[SPCA] HW restructure

2026-04-29 04:39:23 +02:00 · 2026-01-21 08:35:22 +01:00
parent 5200e02221
commit da1897b6b6
9 changed files with 309 additions and 310 deletions
@@ -0,0 +1,56 @@
+\subsection{Code Optimizations}
+
+By understanding the underlying hardware, simple code optimizations can be made to improve performance significantly.
+
+To analyze program performance, a solid benchmark and performance metrics need to be chosen.
+
+Common metrics are:
+\begin{enumerate}
+    \item \textbf{Latency} i.e. how long does a request take?

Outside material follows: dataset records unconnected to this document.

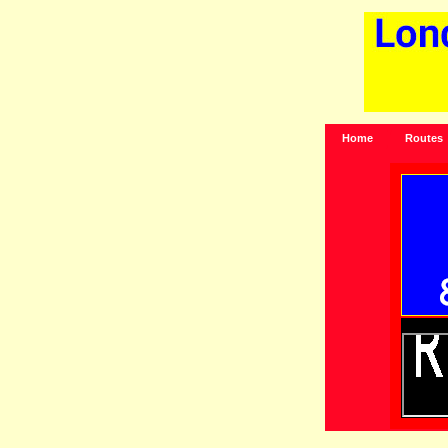
Home
Routes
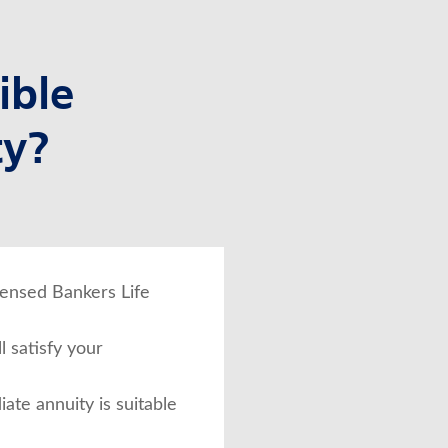
ible
ty?
icensed Bankers Life
l satisfy your
iate annuity is suitable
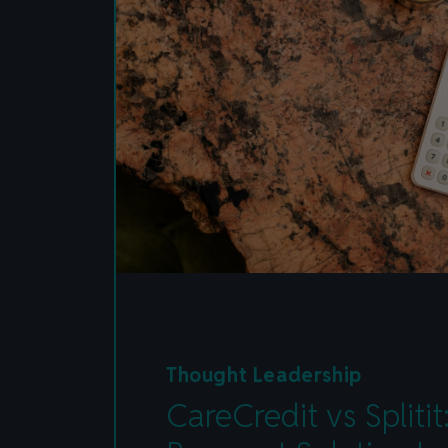
Thought Leadership
CareCredit vs Spliti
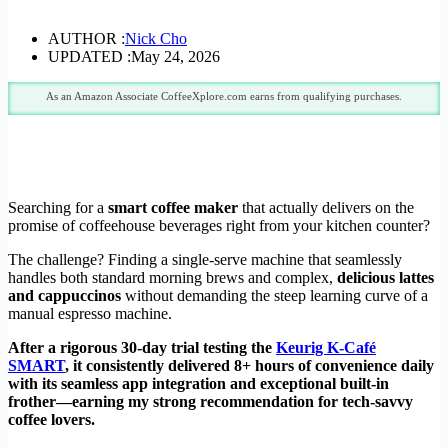
AUTHOR :
Nick Cho
UPDATED :
May 24, 2026
As an Amazon Associate CoffeeXplore.com earns from qualifying purchases.
Searching for a
smart coffee maker
that actually delivers on the
promise of coffeehouse beverages right from your kitchen counter?
The challenge? Finding a single-serve machine that seamlessly
handles both standard morning brews and complex,
delicious lattes
and cappuccinos
without demanding the steep learning curve of a
manual espresso machine.
After a rigorous 30-day trial testing the
Keurig K-Café
SMART
, it consistently delivered 8+ hours of convenience daily
with its seamless app integration and exceptional built-in
frother—earning my strong recommendation for tech-savvy
coffee lovers.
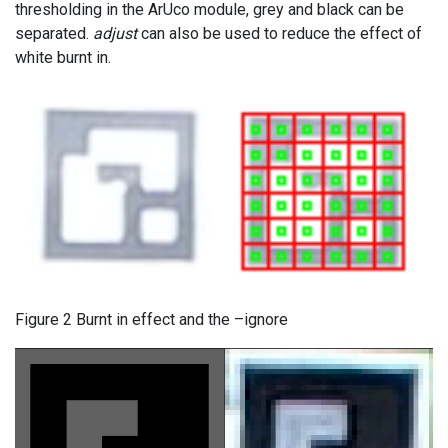
thresholding in the ArUco module, grey and black can be
separated.
adjust
can also be used to reduce the effect of
white burnt in.
Figure 2 Burnt in effect and the –ignore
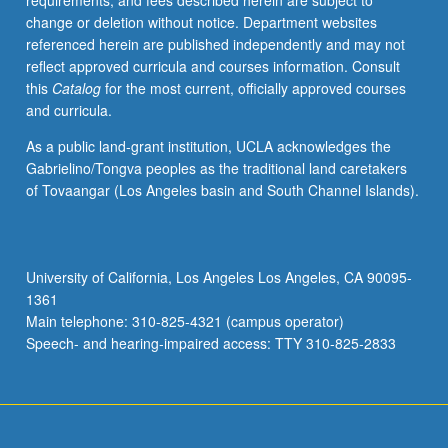
requirements, and fees described herein are subject to
specific
change or deletion without notice. Department websites
problems
referenced herein are published independently and may not
posed
reflect approved curricula and courses information. Consult
by
this
Catalog
for the most current, officially approved courses
Arabic
and curricula.
grammar
and
As a public land-grant institution, UCLA acknowledges the
dialectology.
Gabrielino/Tongva peoples as the traditional land caretakers
Letter
of Tovaangar (Los Angeles basin and South Channel Islands).
grading.
University of California, Los Angeles Los Angeles, CA 90095-
1361
Main telephone: 310-825-4321 (campus operator)
Speech- and hearing-impaired access: TTY 310-825-2833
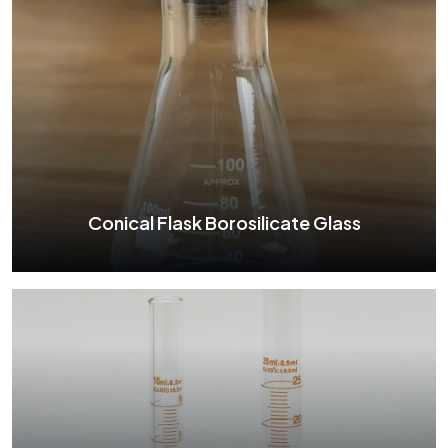
Boiling Flask Borosilicate Glass
See More
Conical Flask Borosilicate Glass
Conical Flask Borosilicate Glass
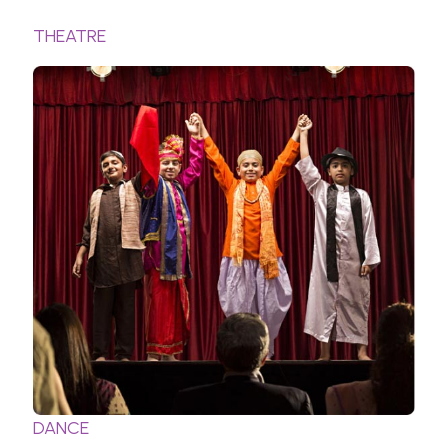
THEATRE
DANCE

+    \item \textbf{Throughput} i.e. how many requests (per second) can be processed?
+\end{enumerate}
+
+For pipelined processors, throughput is more tricky to specify. Usually, the steady-state throughput is considered.
+
+\inlinedef \textbf{Cycles per Element} (CPE) is used as a performance metric for operations on vectors/lists. \\
+The execution time $t$ can then be formulated as: $t = \text{CPE} \cdot n + \text{Overhead}$. ($n$ is the vector/list size)
+
+\inlinedef \textbf{Cycles per Instruction} (CPI) is the inverse of \textit{Instructions per Cycle}
+
+CPI can be further divided into $\text{CPI} = \text{CPI}_\text{Base} + \text{CPI}_\text{Stall}$ assuming a pipelined processor, which may stall for many reasons: Data hazards, control hazards, memory latency ...
+
+\inlinedef \textbf{Clock Cycle Time} (CCT) is the inverse of \textit{Clock Frequency}
+
+Using these we can define Program Execution Time: $t = n \cdot \text{CPI} \cdot \text{CCT}$ ($n$ is the instruction count)
+
+\inlinedef \textbf{Instruction Level Parallelism} (ILP) is the natural parallelism occuring through independent instructions.
+
+\textit{Superscalar} Processors capitalize on ILP by executing multiple instructions per cycle. The instructions are (usually) scheduled dynamically. This is particularly great since it requires no effort from the programmer.
+
+Different instructions generally may take vastly different amounts of time, though this can be reduced via pipelining and multiple execution units. 
+
+\content{Example} This table is specific to an Intel Haswell CPU.
+
+\begin{center}
+    \begin{tabular}{l|c|c}
+        \textbf{Instruction} & \textbf{Latency} & \textbf{Cycles/issue} \\
+        \hline
+        Load/store            & 4     & 1     \\
+        Int Add               & 1     & 1     \\
+        Int Multiply          & 3     & 1     \\
+        Int/Long Divide       & 3--30 & 3--30 \\
+        FP Multiply           & 5     & 1     \\
+        FP Add                & 3     & 1     \\
+        FP Divide             & 3--15 & 3--15 \\
+    \end{tabular}    
+\end{center}
+
+Performance of these operations is \textbf{Latency bound} if they are sequential, \textbf{Throughput bound} if they can run parallel.
+
+\content{Example} \textbf{Loop unrolling} can increase performance for latency bound operations. (Optimization flags \textit{should} do this)
+
+Unrolling can be done to an arbitrary degree, but there are diminishing returns at some point. An ideal unrolling factor must be found experimentally.
+
+\content{Example} \textbf{Reassociation} can also improve performance for parallelizable operations, if it breaks some sequential dependency.
+
+\content{Example} \textbf{Separate Accumulators} can improve performance for latency bound operations too, as separate load/store units may be used.